| REQUIRED WORK |
For each line below that holds the word "עיפרון", make a copy.

| THE DATA |
☆ ☆ ☆ ☆ ☆

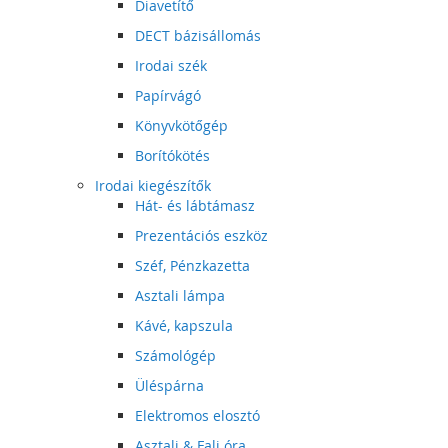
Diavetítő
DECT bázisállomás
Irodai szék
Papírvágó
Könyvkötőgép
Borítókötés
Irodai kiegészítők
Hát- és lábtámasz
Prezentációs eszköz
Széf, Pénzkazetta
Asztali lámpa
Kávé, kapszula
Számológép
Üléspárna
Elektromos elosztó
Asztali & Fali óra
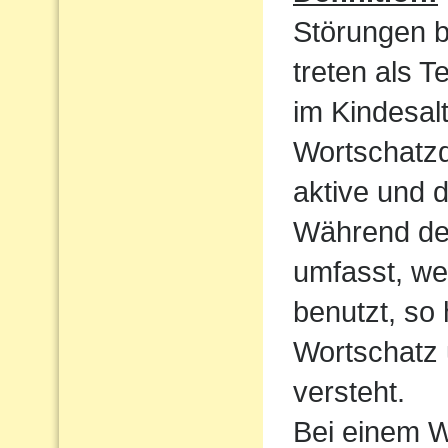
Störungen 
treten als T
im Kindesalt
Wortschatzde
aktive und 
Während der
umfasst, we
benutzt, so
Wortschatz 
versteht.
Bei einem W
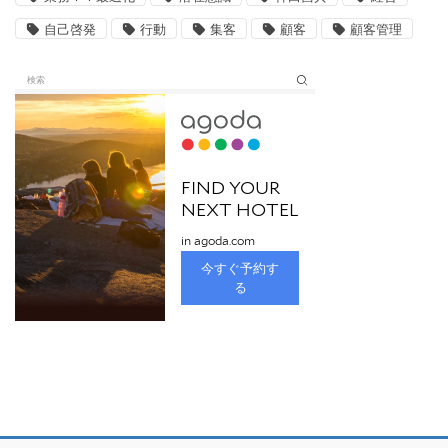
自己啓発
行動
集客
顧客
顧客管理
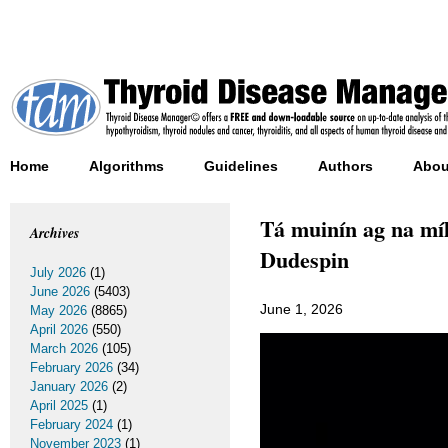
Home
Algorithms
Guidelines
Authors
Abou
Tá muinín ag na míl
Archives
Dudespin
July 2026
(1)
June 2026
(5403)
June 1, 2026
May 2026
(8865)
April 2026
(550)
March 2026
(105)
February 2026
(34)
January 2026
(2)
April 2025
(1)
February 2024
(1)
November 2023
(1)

☆ ☆ ☆ ☆ ☆

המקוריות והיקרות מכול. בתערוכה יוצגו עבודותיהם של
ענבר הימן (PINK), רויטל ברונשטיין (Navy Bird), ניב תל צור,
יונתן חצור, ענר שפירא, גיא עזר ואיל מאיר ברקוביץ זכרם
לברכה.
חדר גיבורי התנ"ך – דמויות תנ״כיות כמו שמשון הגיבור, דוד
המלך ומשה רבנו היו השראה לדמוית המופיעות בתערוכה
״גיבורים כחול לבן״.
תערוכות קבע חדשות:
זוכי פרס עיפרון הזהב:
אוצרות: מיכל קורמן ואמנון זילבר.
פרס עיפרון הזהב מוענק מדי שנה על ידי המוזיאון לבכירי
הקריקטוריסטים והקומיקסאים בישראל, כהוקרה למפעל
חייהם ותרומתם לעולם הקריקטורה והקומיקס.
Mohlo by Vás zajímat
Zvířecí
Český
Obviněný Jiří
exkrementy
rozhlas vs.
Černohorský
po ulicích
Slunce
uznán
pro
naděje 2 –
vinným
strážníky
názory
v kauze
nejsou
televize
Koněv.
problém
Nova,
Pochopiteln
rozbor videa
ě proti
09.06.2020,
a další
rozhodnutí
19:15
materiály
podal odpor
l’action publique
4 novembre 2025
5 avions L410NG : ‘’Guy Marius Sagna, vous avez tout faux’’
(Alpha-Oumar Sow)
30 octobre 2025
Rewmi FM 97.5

☆ ☆ ☆ ☆ ☆

| EXERCISE ANSWER |
זוכי פרס עיפרון הזהב:
פרס עיפרון הזהב מוענק מדי שנה על ידי המוזיאון לבכירי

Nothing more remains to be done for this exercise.